Redaksi 08-06-2023, 11:37 WIB 1 menit baca
Anggota DPRD Batola saat kunker ke DPRD Kota Palangka Raya. (FOTO:ISTIMEWA)
Anggota DPRD Batola saat kunker ke DPRD Kota Palangka Raya. (FOTO:ISTIMEWA)

SB, PALANGKA RAYA - DPRD Kota Palangka Raya mendapat kunjungan kerja (kunker) dari anggota DPRD dari Kabupaten Barito Kuala (Batola) yang datang bertandang, Selasa (6/6/2023).

Kedatangan rombongan kunker dari kabupaten Batola Provinsi Kalimantan Selatan itu dipimpin Arfah selaku Wakil Ketua DPRD Batola, bersama anggota DPRD Batola yang tergabung di komisi II. Mereka diterima oleh tim ahli Badan Musyawarah (Banmus) DPRD Palangka Raya, Sitti Masmah.

“Kunker DPRD Batola ini guna melakukan studi komparatif tentang cagar budaya dan peran DPRD dalam mendukung pelestarian cagar budaya. Kemudian bahasan lainnya juga terkait kesekretariatan dan hak keuangan DPRD,” ucap Sitti Masmah.

Mantan Sekwan DPRD Palangka Raya ini menjelaskan, terkait dengan cagar budaya, maka anggota DPRD Batola ingin mengetahui informasi dengan jelas terutama peran DPRD dalam mendorong dari segi penganggaran membantu mendukung pelestarian cagar budaya.

“Kemudian bagaimana peran DPRD membantu pengawasan maupun ikut berperan dalam pelestarian cagar budaya, sehingga dapat meningkatkan pendapatan asli daerah (PAD) setempat,” jelasnya.

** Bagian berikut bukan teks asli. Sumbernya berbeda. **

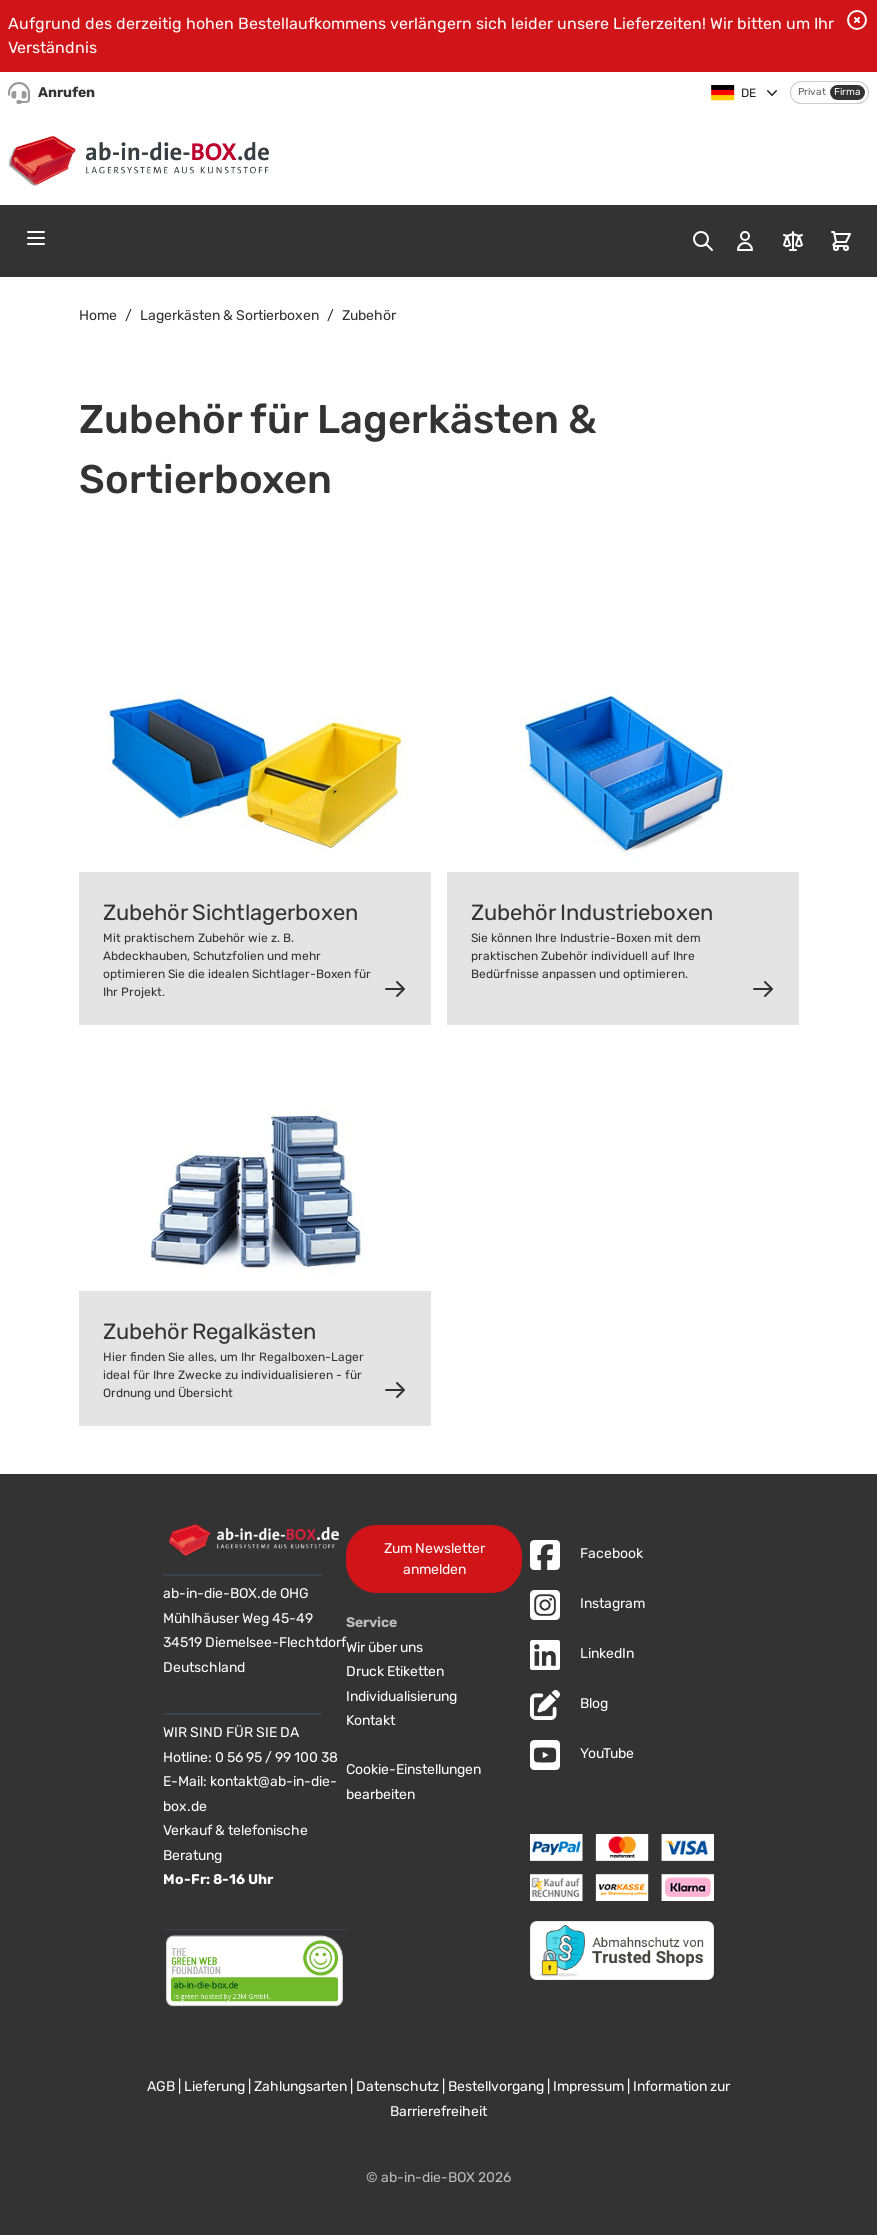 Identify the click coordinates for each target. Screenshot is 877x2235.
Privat (812, 92)
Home (98, 315)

Sementara itu Arfah mengatakan, banyak cagar budaya di Batola yang masih belum dimasukkan menjadi aset cagar budaya. Seperti bangunan dan situs-situs.

“Informasi yang kami terima, di Kota Palangka Raya ini sudah ada 15 cagar budaya dan disitulah Kami ingin mendalaminya seperti apa dan bagaimana cara mengelolanya,” sebut Arfah.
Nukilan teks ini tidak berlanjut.